Being from Lancashire, I wouldn’t know what a ‘cob’ was if it thumped me in the face. I personally only know and trust barm cakes, or ‘barms’.
However, a ‘cob’ is apparently the word those from the Midlands use to describe a bread roll, causing all manner of confusion. I’ve only just learned this fact this morning, leaving certain UNILAD midlanders baffled.
To me, a corn on the cob means a big buttery cob of corn, preferably grilled over the BBQ with a little paprika in the summer months. And 24-year-old Paige Hart was apparently of the same opinion.
Heading to a takeaway in the Midlands with her boyfriend, 32-year-old William Maddock, Paige found herself craving the golden side dish. So she decided to throw caution to the wind and ask for a corn on the cob as part of their £14 order.
However, after bringing their food home to their flat in Carlton, Nottingham, Paige found out she’d been given individual kernels of sweetcorn on a bread roll.
According to Paige:
Me and William wanted something to eat before we got home and couldn’t be bothered to cook. It’s a bit like Nando’s so we ordered our chicken.
I turned to William and said I fancied I corn on the cob so I asked the guy behind the counter if he did it. At first he looked at me a bit weird and said ‘of course darling’ and bagged it up.
We were just gobsmacked. We were both in stitches as he took it so literally. What some people call baps we call cobs so he took it literally.
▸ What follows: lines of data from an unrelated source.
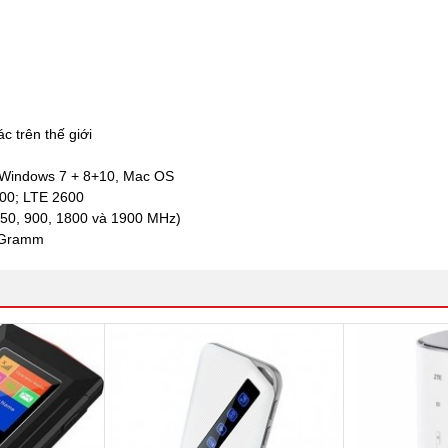
c trên thế giới
, Windows 7 + 8+10, Mac OS
100; LTE 2600
50, 900, 1800 và 1900 MHz)
5 Gramm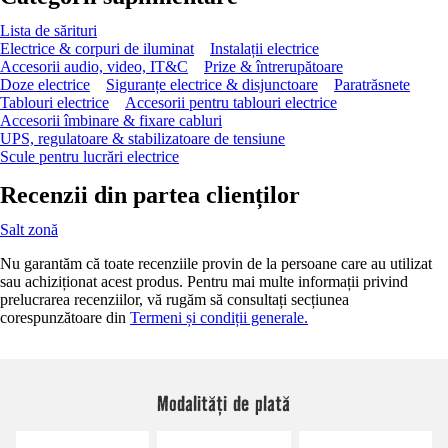
Lista de sărituri
Electrice & corpuri de iluminat
Instalații electrice
Accesorii audio, video, IT&C
Prize & întrerupătoare
Doze electrice
Siguranțe electrice & disjunctoare
Paratrăsnete
Tablouri electrice
Accesorii pentru tablouri electrice
Accesorii îmbinare & fixare cabluri
UPS, regulatoare & stabilizatoare de tensiune
Scule pentru lucrări electrice
Recenzii din partea clienților
Salt zonă
Nu garantăm că toate recenziile provin de la persoane care au utilizat
sau achiziționat acest produs. Pentru mai multe informații privind
prelucrarea recenziilor, vă rugăm să consultați secțiunea
corespunzătoare din
Termeni și condiții generale.
Modalități de plată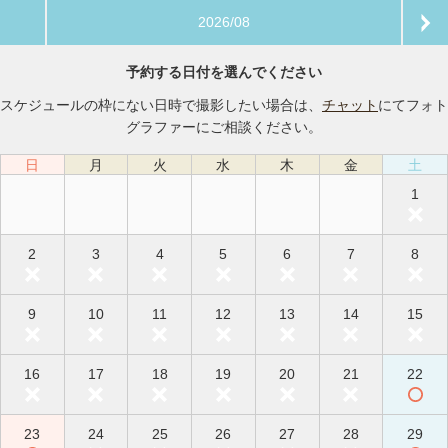
2026/08
予約する日付を選んでください
スケジュールの枠にない日時で撮影したい場合は、
チャット
にてフォト
グラファーにご相談ください。
日
月
火
水
木
金
土
1
2
3
4
5
6
7
8
9
10
11
12
13
14
15
16
17
18
19
20
21
22
23
24
25
26
27
28
29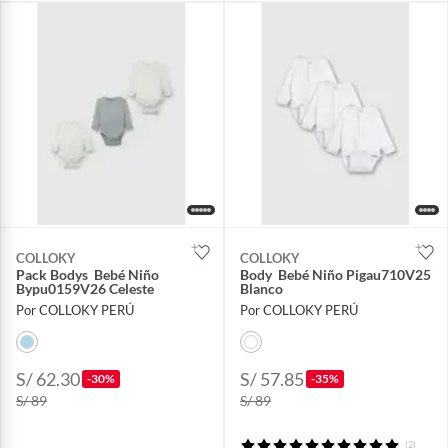
COLLOKY
COLLOKY
Pack Bodys Bebé Niño
Body Bebé Niño Pigau710V25
Bypu0159V26 Celeste
Blanco
Por COLLOKY PERÚ
Por COLLOKY PERÚ
S/ 62.30
S/ 57.85
-30%
-35%
S/ 89
S/ 89
(2)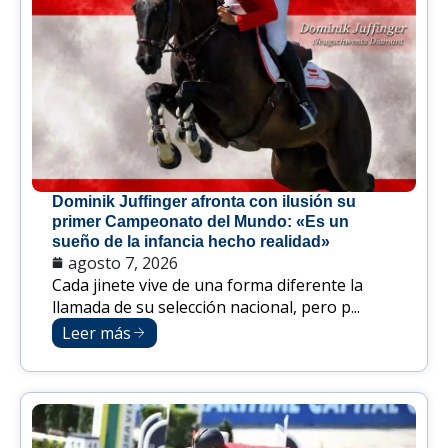
Dominik Juffinger afronta con ilusión su
primer Campeonato del Mundo: «Es un
sueño de la infancia hecho realidad»
agosto 7, 2026
Cada jinete vive de una forma diferente la
llamada de su selección nacional, pero p...
Leer más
Sometimes you get a weird takeaway order and it turns out surprisingly nice. For example, once, I got the wrong pizza order and ended up with a surprisingly satisfying curry-on-a-pizza (not recommended for everyday consumption…)
However, this was sadly not the case for poor Paige who understandably wasn’t tempted by this bizarre and unappetising looking butty.
The thing is it didn’t even have butter on, and I still was really craving a corn on the cob.
It’s not nice without butter. We didn’t eat it in the end. We took a few pics and put it in the bin.
Just last year, a YouGov study revealed over 50 per cent of people in Derbyshire, Leicestershire and Nottinghamshire refer to a a bread roll – or to give it its correct title ‘barm cake’ – as a ‘cob’.
This is truly a linguistic issue which has divided the Midlands down the middle like a soft, floury bun.
Will Paige’s story help to sandwich them back together?